The Science of Making Science

I recently read Abundance by Ezra Klein and Derek Thompson.  From Wikipedia, Klein and Thompson argue that the regulatory environment in many liberal cities, while well intentioned, stymies development. They write that American liberals have been more concerned with blocking bad economic development than promoting good development since the 1970s. They say that Democrats have focused on the process rather than results and favored stasis over growth by backing zoning regulations, developing strict environmental laws, and tying expensive requirements to public infrastructure spending.

But what struck me was their point that in past decades, the model of innovation was relatively straightforward: a small number of breakthroughs, often in government-funded labs, would lead to a cascade of applications. Innovation was followed by deployment, often quite rapidly.  We were comfortable with long horizons, big leaps and uncertain outcomes.  I think of this every time I go to NASA and see the Saturn V rocket, in some cases held together by zip-ties and wires running everywhere rather than in conduit.

Often invention was quite separate from deployment or application.  There was a high tolerance for risk and longer time-frames with fewer requirements.  This is not so true today – certainly not in areas requiring governmental involvement.  
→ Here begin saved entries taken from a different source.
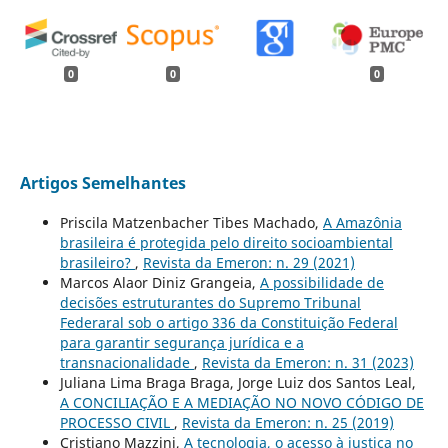
0
0
0
Artigos Semelhantes
Priscila Matzenbacher Tibes Machado,
A Amazônia
brasileira é protegida pelo direito socioambiental
brasileiro?
,
Revista da Emeron: n. 29 (2021)
Marcos Alaor Diniz Grangeia,
A possibilidade de
decisões estruturantes do Supremo Tribunal
Federaral sob o artigo 336 da Constituição Federal
para garantir segurança jurídica e a
transnacionalidade
,
Revista da Emeron: n. 31 (2023)
Juliana Lima Braga Braga, Jorge Luiz dos Santos Leal,
A CONCILIAÇÃO E A MEDIAÇÃO NO NOVO CÓDIGO DE
PROCESSO CIVIL
,
Revista da Emeron: n. 25 (2019)
Cristiano Mazzini,
A tecnologia, o acesso à justiça no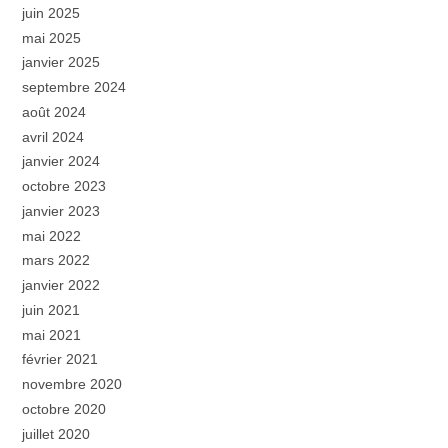
juin 2025
mai 2025
janvier 2025
septembre 2024
août 2024
avril 2024
janvier 2024
octobre 2023
janvier 2023
mai 2022
mars 2022
janvier 2022
juin 2021
mai 2021
février 2021
novembre 2020
octobre 2020
juillet 2020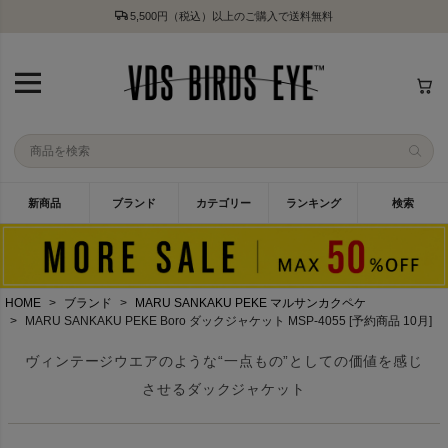
5,500円（税込）以上のご購入で送料無料
新商品
ブランド
カテゴリー
ランキング
検索
HOME
ブランド
MARU SANKAKU PEKE マルサンカクペケ
MARU SANKAKU PEKE Boro ダックジャケット MSP-4055 [予約商品 10月]
ヴィンテージウエアのような“一点もの”としての価値を感じ
させるダックジャケット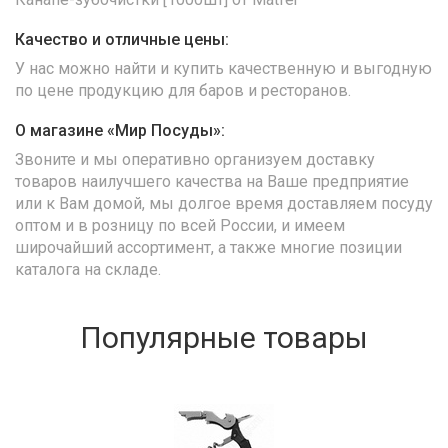
Качество и отличные цены:
У нас можно найти и купить качественную и выгодную
по цене продукцию для баров и ресторанов.
О магазине «Мир Посуды»:
Звоните и мы оперативно организуем доставку
товаров наилучшего качества на Ваше предприятие
или к Вам домой, мы долгое время доставляем посуду
оптом и в розницу по всей России, и имеем
широчайший ассортимент, а также многие позиции
каталога на складе.
Популярные товары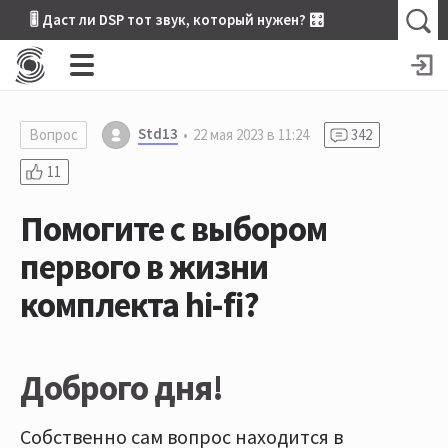
🎚 Даст ли DSP тот звук, который нужен? 🎛
Std13
Вопрос
22 мая 2023 в 11:24
342
11
Помогите с выбором
первого в жизни
комплекта hi-fi?
Доброго дня!
Собственно сам вопрос находится в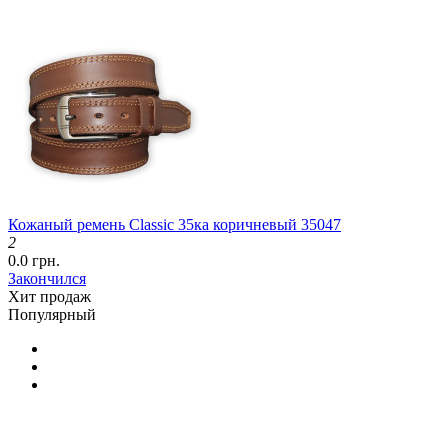
Кожаный ремень Classic 35ка коричневый 35047
2
0.0 грн.
Закончился
Хит продаж
Популярный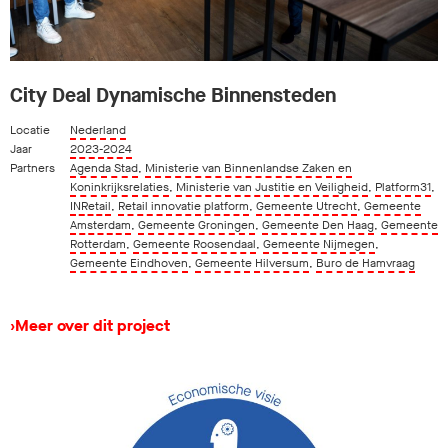
City Deal Dynamische Binnensteden
Locatie
Nederland
Jaar
2023-2024
Partners
Agenda Stad
,
Ministerie van Binnenlandse Zaken en
Koninkrijksrelaties
,
Ministerie van Justitie en Veiligheid
,
Platform31
,
INRetail
,
Retail innovatie platform
,
Gemeente Utrecht
,
Gemeente
Amsterdam
,
Gemeente Groningen
,
Gemeente Den Haag
,
Gemeente
Rotterdam
,
Gemeente Roosendaal
,
Gemeente Nijmegen
,
Gemeente Eindhoven
,
Gemeente Hilversum
,
Buro de Hamvraag
›
Meer over dit project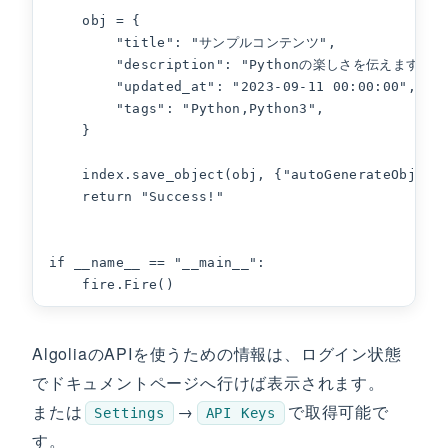
    obj = {

        "title": "サンプルコンテンツ",

        "description": "Pythonの楽しさを伝えます！",
        "updated_at": "2023-09-11 00:00:00",

        "tags": "Python,Python3",

    }

    index.save_object(obj, {"autoGenerateObjectI
    return "Success!"

if __name__ == "__main__":

    fire.Fire()
AlgoliaのAPIを使うための情報は、ログイン状態
でドキュメントページへ行けば表示されます。
または
→
で取得可能で
Settings
API Keys
す。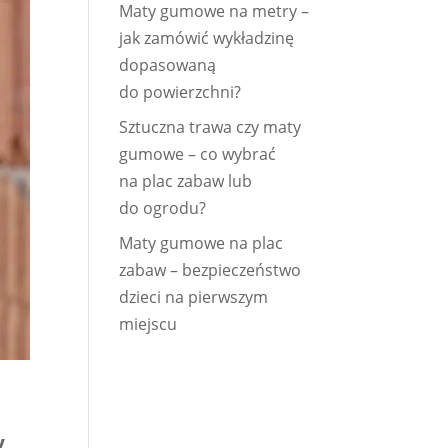
Maty gumowe na metry –
jak zamówić wykładzinę
dopasowaną
do powierzchni?
Sztuczna trawa czy maty
gumowe – co wybrać
na plac zabaw lub
do ogrodu?
Maty gumowe na plac
zabaw – bezpieczeństwo
dzieci na pierwszym
miejscu
y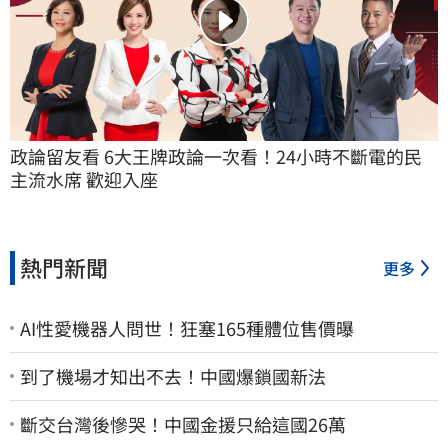
政論留友看 6大王牌政論一次看！24小時不斷電的民
主流水席 歡迎入座
熱門新聞
更多
AI性愛機器人問世！狂塞165種體位售價曝
到了機場才知出不去！中國爆鎖國新法
斷交台灣後慘哭！中國金援只給這國26萬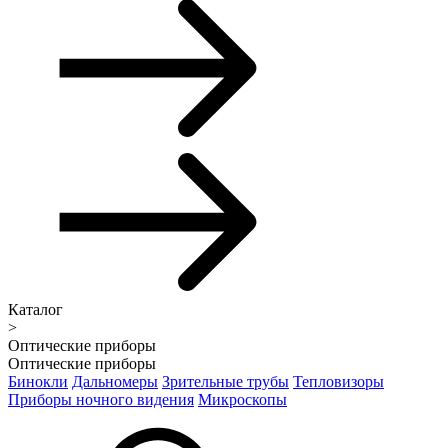
Каталог
>
Оптические приборы
Оптические приборы
Бинокли
Дальномеры
Зрительные трубы
Тепловизоры
Приборы ночного видения
Микроскопы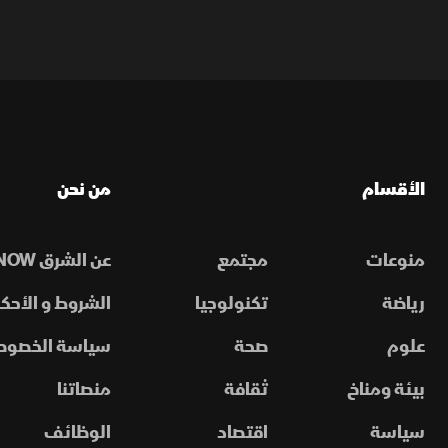
الأقسام
من نحن
منوعات
مجتمع
عن الشرق NOW
رياضة
تكنولوجيا
الشروط و الأحكا
علوم
صحة
سياسة الخصوص
بيئة ومناخ
ثقافة
منصاتنا
سياسة
اقتصاد
الوظائف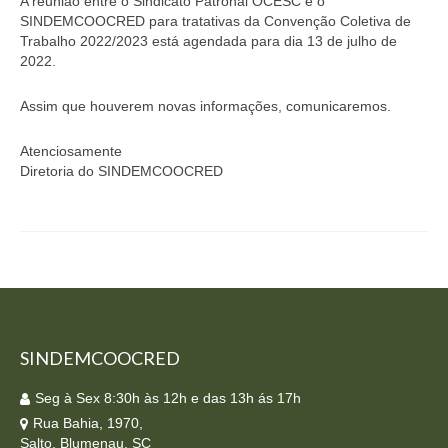
A reunião entre o Sindicato Patronal OCESC e o
Homologação
SINDEMCOOCRED para tratativas da Convenção Coletiva de
Trabalho 2022/2023 está agendada para dia 13 de julho de
Índices
2022.
Notícias
Assim que houverem novas informações, comunicaremos.
Contato
Atenciosamente
Diretoria do SINDEMCOOCRED
Baixar APP
SINDEMCOOCRED
Seg à Sex 8:30h às 12h e das 13h ás 17h
Rua Bahia, 1970,
Salto, Blumenau, SC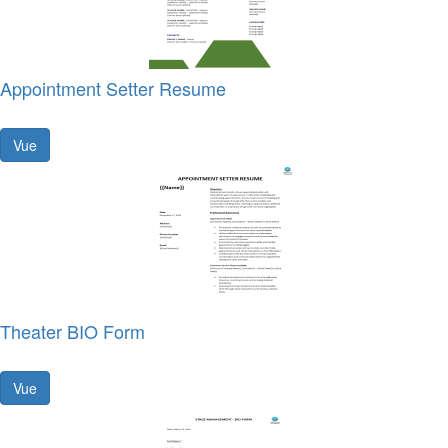
Appointment Setter Resume
Vue
Theater BIO Form
Vue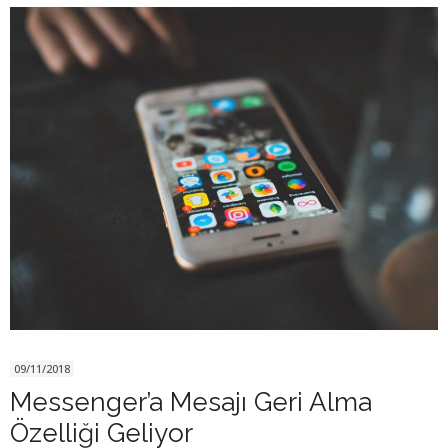
09/11/2018
Messenger’a Mesajı Geri Alma
Özelliği Geliyor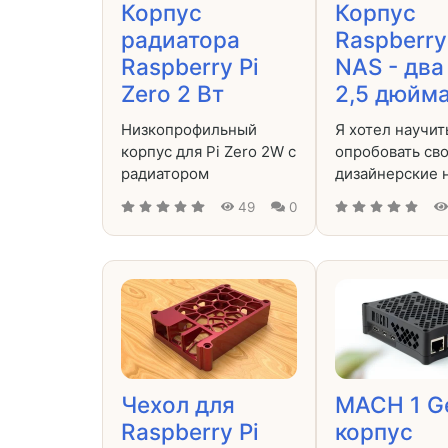
Корпус
Корпус
радиатора
Raspberry
Raspberry Pi
NAS - два
Zero 2 Вт
2,5 дюйм
Низкопрофильный
Я хотел научит
корпус для Pi Zero 2W с
опробовать св
радиатором
дизайнерские 
49
0
Чехол для
MACH 1 Ge
Raspberry Pi
корпус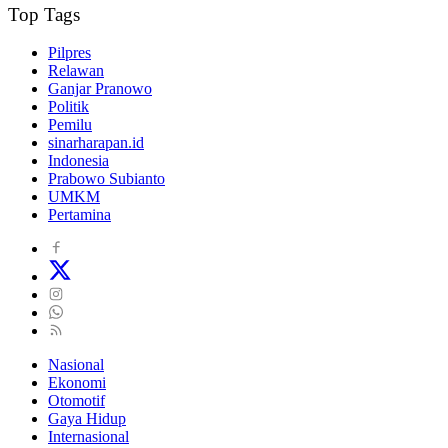
Top Tags
Pilpres
Relawan
Ganjar Pranowo
Politik
Pemilu
sinarharapan.id
Indonesia
Prabowo Subianto
UMKM
Pertamina
Nasional
Ekonomi
Otomotif
Gaya Hidup
Internasional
This is not to say we don’t innovation or deployment.  The rapid development of AI is a clear contradiction to this; rather, that there is not a public will for risk and experimentation.  If it is publicly funded, it has to work, or else the funding is gone.   Everything has projected outcomes, which means public innovation moves much more slowly.  We take small steps which we know are achievable because everyone is watching.  Rather than accelerate to scale, we regulate it.  The science of making science has lost its love with Eureka! moments in favor of systematic process improvements.  

Of course improvements will be necessary, but we must begin so that we may learn.  We start with what we know and we worry about the exceptions later.  They are not to be ignored, but if we begin by trying to include everyone, social innovation will be paralyzed.

So let us begin – or begin again with the science of making science.